I didn’t want to take pictures wearing the dress last night because this was post-workout and shower, and my hair was doing crazy things. No time to blow-dry, I had sleeve(s) to set! But here’s a photo from the night before, pre-sleeves.
I feel pretty confident in the fit of the dress–I added 2″ to the waist and hips when tracing the pattern, based on the size chart measurements. The bodice has tucks and gathers, so it’s slightly loose and billowy–but I think that’s the design, right?
So many little tucks! I think I might try setting in the sleeve flat on my final garment. It’s a tight space to work in with the sides sewn up.

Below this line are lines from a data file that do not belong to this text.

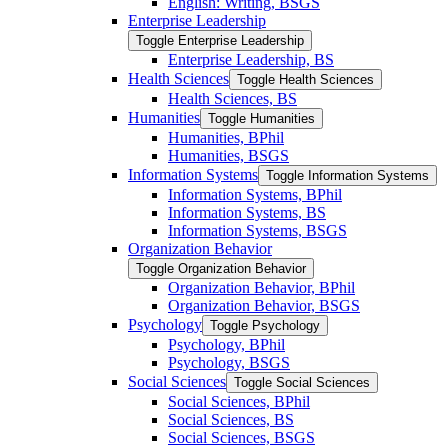
English: Writing, BSGS
Enterprise Leadership
Toggle Enterprise Leadership
Enterprise Leadership, BS
Health Sciences
Toggle Health Sciences
Health Sciences, BS
Humanities
Toggle Humanities
Humanities, BPhil
Humanities, BSGS
Information Systems
Toggle Information Systems
Information Systems, BPhil
Information Systems, BS
Information Systems, BSGS
Organization Behavior
Toggle Organization Behavior
Organization Behavior, BPhil
Organization Behavior, BSGS
Psychology
Toggle Psychology
Psychology, BPhil
Psychology, BSGS
Social Sciences
Toggle Social Sciences
Social Sciences, BPhil
Social Sciences, BS
Social Sciences, BSGS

The addition of the sleeve did seem to limit my arm movement to an extent. I would like to improve on this, but I’m not totally sure how. It fits at least as well as any RTW button up shirt I’ve worn, so dare I say this seems “normal” to me?! From what little research I could do online, it seems I need to raise up the armscye for a closer fit, which enables better movement? I think I’ll try tapering down on the seam allowance around the under arm of the sleeve to slightly bring it up. I would love input from anyone who knows more about this though!!
The collar and vestee were a bit challenging–I didn’t find the directions to be very clear. But now that I’ve done it once, I’m sure I can do it again. I think the collar points and the vestee points look a little extreme and pointy, so I plan to make those a little smaller and softer around the edges. Although the addition of a sleeve seemed to balance out the collar some, so maybe it’s not so bad?
There’s definitely room for improvement on the zipper application, but I did enjoy this method and will try it again. (And Sallie, I totally used fabric glue to “baste” the zipper in place before stitching–worked like a charm!)
I didn’t have time for any saddle stitching, but I will probably practice some decorative stitches on the muslin before the final garment. I don’t think I have time (or the desire) to do the saddle stitching by hand, so I’m hoping that top-stitching with a thick thread will do the trick instead.
I don’t find the pleated skirt to be especially flattering to my shape, but it really reads “1940’s” to me, so I’m gonna stick with it. I hope with a shorter hem I’ll like it more.
I’m excited to get started on my final garment now! This dress has way more details than anything I’ve done recently, so it is definitely challenging me and a lot more work. But I think the time investment is totally worth it.